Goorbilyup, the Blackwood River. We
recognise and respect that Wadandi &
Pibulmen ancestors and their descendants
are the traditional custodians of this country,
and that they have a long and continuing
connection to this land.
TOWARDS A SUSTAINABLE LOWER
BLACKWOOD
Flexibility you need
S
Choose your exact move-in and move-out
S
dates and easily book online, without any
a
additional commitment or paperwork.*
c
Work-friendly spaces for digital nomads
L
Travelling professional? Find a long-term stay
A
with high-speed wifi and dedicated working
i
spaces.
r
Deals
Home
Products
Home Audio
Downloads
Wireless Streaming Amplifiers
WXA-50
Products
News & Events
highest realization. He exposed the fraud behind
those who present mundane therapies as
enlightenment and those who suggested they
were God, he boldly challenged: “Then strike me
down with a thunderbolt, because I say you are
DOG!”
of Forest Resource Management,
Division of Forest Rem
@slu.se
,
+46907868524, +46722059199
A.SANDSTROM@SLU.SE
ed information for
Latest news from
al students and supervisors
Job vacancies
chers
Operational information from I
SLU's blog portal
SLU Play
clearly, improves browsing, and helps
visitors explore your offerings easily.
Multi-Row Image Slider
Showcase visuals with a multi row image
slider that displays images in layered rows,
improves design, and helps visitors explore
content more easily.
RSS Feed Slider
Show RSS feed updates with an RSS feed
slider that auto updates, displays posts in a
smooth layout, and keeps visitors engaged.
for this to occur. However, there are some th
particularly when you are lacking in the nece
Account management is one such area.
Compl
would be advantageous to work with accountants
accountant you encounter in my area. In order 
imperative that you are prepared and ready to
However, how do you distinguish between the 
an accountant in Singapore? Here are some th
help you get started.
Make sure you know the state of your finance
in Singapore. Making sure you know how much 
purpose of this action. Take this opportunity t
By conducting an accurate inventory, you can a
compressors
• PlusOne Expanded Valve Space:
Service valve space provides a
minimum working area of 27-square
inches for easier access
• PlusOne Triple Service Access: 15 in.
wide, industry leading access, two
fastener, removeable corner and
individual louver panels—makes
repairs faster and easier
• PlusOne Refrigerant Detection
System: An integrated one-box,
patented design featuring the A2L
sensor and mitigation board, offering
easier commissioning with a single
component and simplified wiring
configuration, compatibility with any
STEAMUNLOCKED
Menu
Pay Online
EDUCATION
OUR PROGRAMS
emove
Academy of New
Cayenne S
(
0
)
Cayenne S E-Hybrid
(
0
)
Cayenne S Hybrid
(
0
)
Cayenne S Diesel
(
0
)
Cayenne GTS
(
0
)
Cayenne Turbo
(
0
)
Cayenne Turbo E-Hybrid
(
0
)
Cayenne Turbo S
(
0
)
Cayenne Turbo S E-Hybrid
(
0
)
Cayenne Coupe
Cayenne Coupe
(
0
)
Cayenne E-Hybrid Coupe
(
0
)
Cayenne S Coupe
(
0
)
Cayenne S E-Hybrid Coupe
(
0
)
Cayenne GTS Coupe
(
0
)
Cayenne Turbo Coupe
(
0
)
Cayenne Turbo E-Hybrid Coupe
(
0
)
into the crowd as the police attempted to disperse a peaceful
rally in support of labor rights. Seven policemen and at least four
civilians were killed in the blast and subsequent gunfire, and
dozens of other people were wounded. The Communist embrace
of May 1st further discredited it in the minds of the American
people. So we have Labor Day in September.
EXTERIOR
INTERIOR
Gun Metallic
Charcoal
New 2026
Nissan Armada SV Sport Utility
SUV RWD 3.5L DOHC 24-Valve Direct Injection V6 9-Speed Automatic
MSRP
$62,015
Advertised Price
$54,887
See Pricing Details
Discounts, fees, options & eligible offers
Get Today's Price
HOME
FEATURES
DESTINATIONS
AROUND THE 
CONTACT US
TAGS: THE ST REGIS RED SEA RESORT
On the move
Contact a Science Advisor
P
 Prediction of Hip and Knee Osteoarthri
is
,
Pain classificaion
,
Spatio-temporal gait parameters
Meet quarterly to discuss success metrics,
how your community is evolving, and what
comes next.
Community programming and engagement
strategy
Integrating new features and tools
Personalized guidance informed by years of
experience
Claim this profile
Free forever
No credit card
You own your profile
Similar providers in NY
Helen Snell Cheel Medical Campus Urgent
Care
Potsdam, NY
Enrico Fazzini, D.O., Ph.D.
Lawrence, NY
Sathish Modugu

- _Work instruction_
Repeat all of the data exactly. Include every line.

- _Answer to this problem_
Goorbilyup, the Blackwood River. We
recognise and respect that Wadandi &
Pibulmen ancestors and their descendants
are the traditional custodians of this country,
and that they have a long and continuing
connection to this land.
TOWARDS A SUSTAINABLE LOWER
BLACKWOOD
Flexibility you need
S
Choose your exact move-in and move-out
S
dates and easily book online, without any
a
additional commitment or paperwork.*
c
Work-friendly spaces for digital nomads
L
Travelling professional? Find a long-term stay
A
with high-speed wifi and dedicated working
i
spaces.
r
Deals
Home
Products
Home Audio
Downloads
Wireless Streaming Amplifiers
WXA-50
Products
News & Events
highest realization. He exposed the fraud behind
those who present mundane therapies as
enlightenment and those who suggested they
were God, he boldly challenged: “Then strike me
down with a thunderbolt, because I say you are
DOG!”
of Forest Resource Management,
Division of Forest Rem
@slu.se
,
+46907868524, +46722059199
A.SANDSTROM@SLU.SE
ed information for
Latest news from
al students and supervisors
Job vacancies
chers
Operational information from I
SLU's blog portal
SLU Play
clearly, improves browsing, and helps
visitors explore your offerings easily.
Multi-Row Image Slider
Showcase visuals with a multi row image
slider that displays images in layered rows,
improves design, and helps visitors explore
content more easily.
RSS Feed Slider
Show RSS feed updates with an RSS feed
slider that auto updates, displays posts in a
smooth layout, and keeps visitors engaged.
for this to occur. However, there are some th
particularly when you are lacking in the nece
Account management is one such area.
Compl
would be advantageous to work with accountants
accountant you encounter in my area. In order 
imperative that you are prepared and ready to
However, how do you distinguish between the 
an accountant in Singapore? Here are some th
help you get started.
Make sure you know the state of your finance
in Singapore. Making sure you know how much 
purpose of this action. Take this opportunity t
By conducting an accurate inventory, you can a
compressors
• PlusOne Expanded Valve Space:
Service valve space provides a
minimum working area of 27-square
inches for easier access
• PlusOne Triple Service Access: 15 in.
wide, industry leading access, two
fastener, removeable corner and
individual louver panels—makes
repairs faster and easier
• PlusOne Refrigerant Detection
System: An integrated one-box,
patented design featuring the A2L
sensor and mitigation board, offering
easier commissioning with a single
component and simplified wiring
configuration, compatibility with any
STEAMUNLOCKED
Menu
Pay Online
EDUCATION
OUR PROGRAMS
emove
Academy of New
Cayenne S
(
0
)
Cayenne S E-Hybrid
(
0
)
Cayenne S Hybrid
(
0
)
Cayenne S Diesel
(
0
)
Cayenne GTS
(
0
)
Cayenne Turbo
(
0
)
Cayenne Turbo E-Hybrid
(
0
)
Cayenne Turbo S
(
0
)
Cayenne Turbo S E-Hybrid
(
0
)
Cayenne Coupe
Cayenne Coupe
(
0
)
Cayenne E-Hybrid Coupe
(
0
)
Cayenne S Coupe
(
0
)
Cayenne S E-Hybrid Coupe
(
0
)
Cayenne GTS Coupe
(
0
)
Cayenne Turbo Coupe
(
0
)
Cayenne Turbo E-Hybrid Coupe
(
0
)
into the crowd as the police attempted to disperse a peaceful
rally in support of labor rights. Seven policemen and at least four
civilians were killed in the blast and subsequent gunfire, and
dozens of other people were wounded. The Communist embrace
of May 1st further discredited it in the minds of the American
people. So we have Labor Day in September.
EXTERIOR
INTERIOR
Gun Metallic
Charcoal
New 2026
Nissan Armada SV Sport Utility
SUV RWD 3.5L DOHC 24-Valve Direct Injection V6 9-Speed Automatic
MSRP
$62,015
Advertised Price
$54,887
See Pricing Details
Discounts, fees, options & eligible offers
Get Today's Price
HOME
FEATURES
DESTINATIONS
AROUND THE 
CONTACT US
TAGS: THE ST REGIS RED SEA RESORT
On the move
Contact a Science Advisor
P
 Prediction of Hip and Knee Osteoarthri
is
,
Pain classificaion
,
Spatio-temporal gait parameters
Meet quarterly to discuss success metrics,
how your community is evolving, and what
comes next.
Community programming and engagement
strategy
Integrating new features and tools
Personalized guidance informed by years of
experience
Claim this profile
Free forever
No credit card
You own your profile
Similar providers in NY
Helen Snell Cheel Medical Campus Urgent
Care
Potsdam, NY
Enrico Fazzini, D.O., Ph.D.
Lawrence, NY
Sathish Modugu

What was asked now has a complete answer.